*** Record set ***

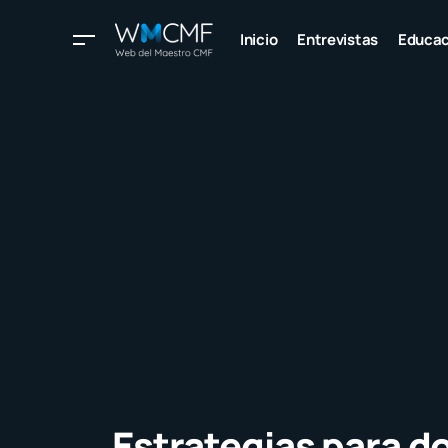
Inicio
Entrevistas
Educac
Estrategias para d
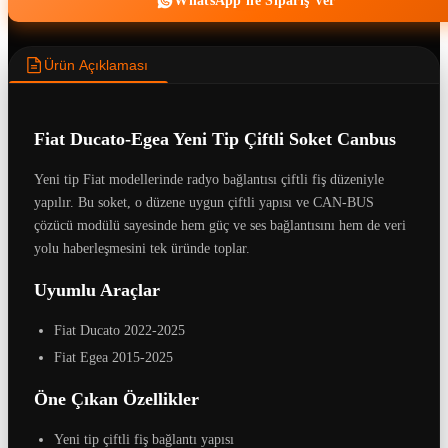
WhatsApp ile Sipariş Ver
Ürün Açıklaması
Fiat Ducato-Egea Yeni Tip Çiftli Soket Canbus
Yeni tip Fiat modellerinde radyo bağlantısı çiftli fiş düzeniyle
yapılır. Bu soket, o düzene uygun çiftli yapısı ve CAN-BUS
çözücü modülü sayesinde hem güç ve ses bağlantısını hem de veri
yolu haberleşmesini tek üründe toplar.
Uyumlu Araçlar
Fiat Ducato 2022-2025
Fiat Egea 2015-2025
Öne Çıkan Özellikler
Yeni tip çiftli fiş bağlantı yapısı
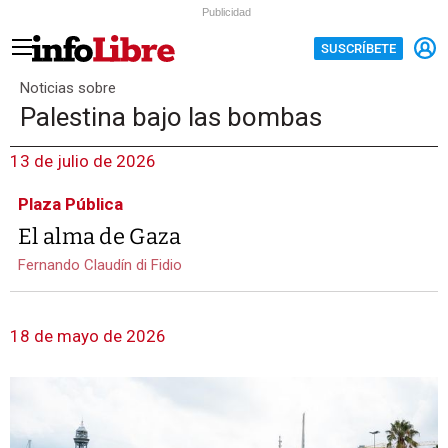
Publicidad
SUSCRÍBETE
Noticias sobre
Palestina bajo las bombas
13 de julio de 2026
Plaza Pública
El alma de Gaza
Fernando Claudín di Fidio
18 de mayo de 2026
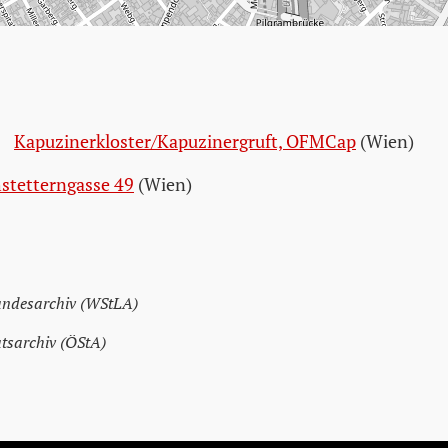
Kapuzinerkloster/Kapuzinergruft, OFMCap
(Wien)
hstetterngasse 49
(Wien)
andesarchiv (WStLA)
atsarchiv (ÖStA)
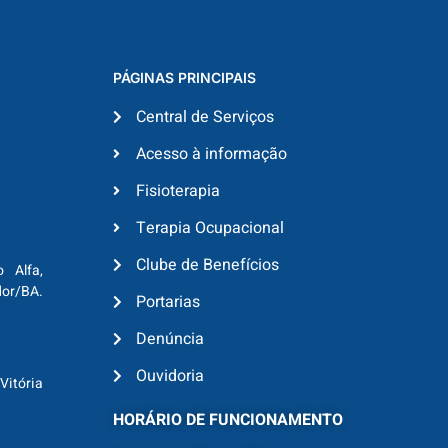
PÁGINAS PRINCIPAIS
Central de Serviços
Acesso à informação
Fisioterapia
Terapia Ocupacional
Clube de Benefícios
o Alfa,
dor/BA.
Portarias
Denúncia
Ouvidoria
Vitória
HORÁRIO DE FUNCIONAMENTO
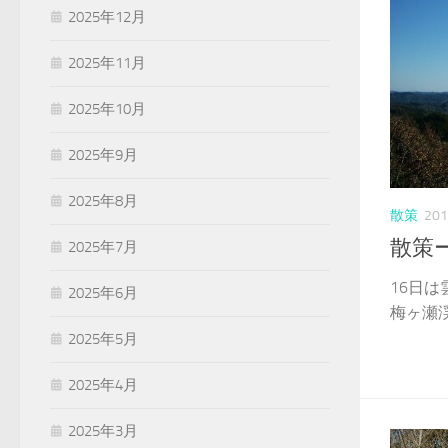
2025年12月
2025年11月
2025年10月
2025年9月
2025年8月
散策
20
散策
2025年7月
16日
2025年6月
梅ヶ瀬渓
2025年5月
2025年4月
2025年3月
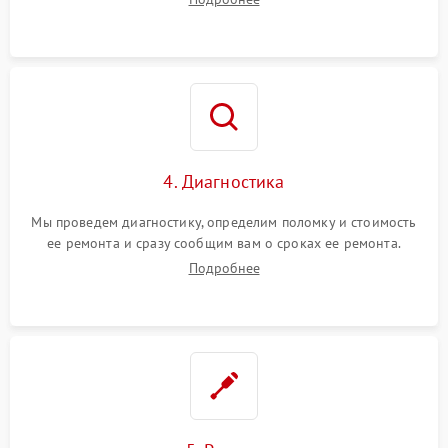
4. Диагностика
Мы проведем диагностику, определим поломку и стоимость
ее ремонта и сразу сообщим вам о сроках ее ремонта.
Подробнее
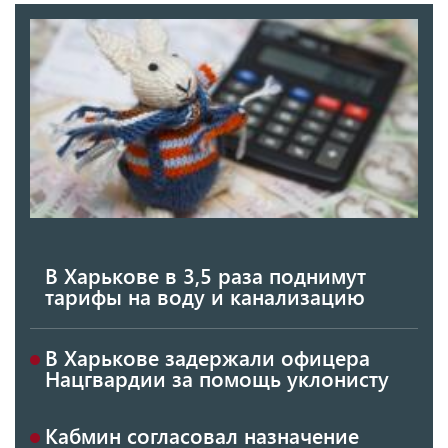
В Харькове в 3,5 раза поднимут
тарифы на воду и канализацию
В Харькове задержали офицера
Нацгвардии за помощь уклонисту
Кабмин согласовал назначение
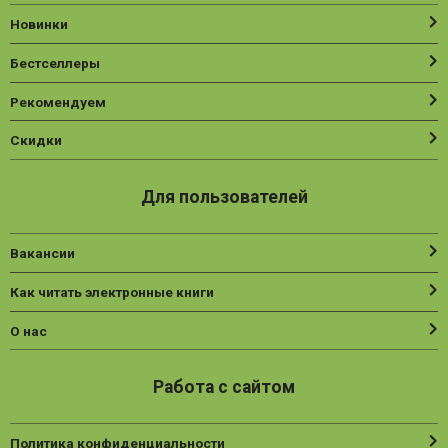
Новинки
Бестселлеры
Рекомендуем
Скидки
Для пользователей
Вакансии
Как читать электронные книги
О нас
Работа с сайтом
Политика конфиденциальности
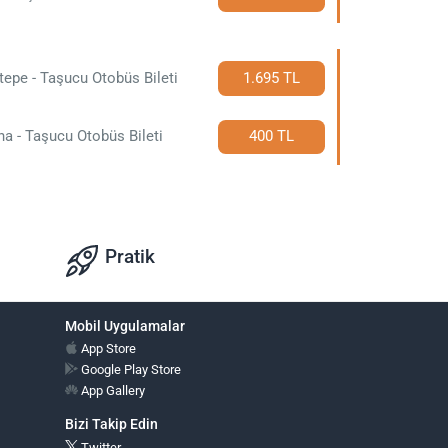
ltepe - Taşucu Otobüs Bileti
1.695 TL
a - Taşucu Otobüs Bileti
400 TL
Pratik
Mobil Uygulamalar
App Store
Google Play Store
App Gallery
Bizi Takip Edin
Twitter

*** End of Record set ***

What is needed:
Only the lines from the one containing "hstetterngasse 49" through the end of the records above should be retyped, exactly as they stand, with any pictures left out.

Answer for this exercise:
hstetterngasse 49
(Wien)
andesarchiv (WStLA)
atsarchiv (ÖStA)
PÁGINAS PRINCIPAIS
Central de Serviços
Acesso à informação
Fisioterapia
Terapia Ocupacional
Clube de Benefícios
o Alfa,
dor/BA.
Portarias
Denúncia
Ouvidoria
Vitória
HORÁRIO DE FUNCIONAMENTO
2025年12月
2025年11月
2025年10月
2025年9月
2025年8月
散策
20
散策
2025年7月
16日
2025年6月
梅ヶ瀬渓
2025年5月
2025年4月
2025年3月
4. Диагностика
Мы проведем диагностику, определим поломку и стоимость
ее ремонта и сразу сообщим вам о сроках ее ремонта.
Подробнее
В Харькове в 3,5 раза поднимут
тарифы на воду и канализацию
В Харькове задержали офицера
Нацгвардии за помощь уклонисту
Кабмин согласовал назначение
Новинки
Бестселлеры
Рекомендуем
Скидки
Для пользователей
Вакансии
Как читать электронные книги
О нас
Работа с сайтом
Политика конфиденциальности
ltepe - Taşucu Otobüs Bileti
1.695 TL
a - Taşucu Otobüs Bileti
400 TL
Pratik
Mobil Uygulamalar
App Store
Google Play Store
App Gallery
Bizi Takip Edin
Twitter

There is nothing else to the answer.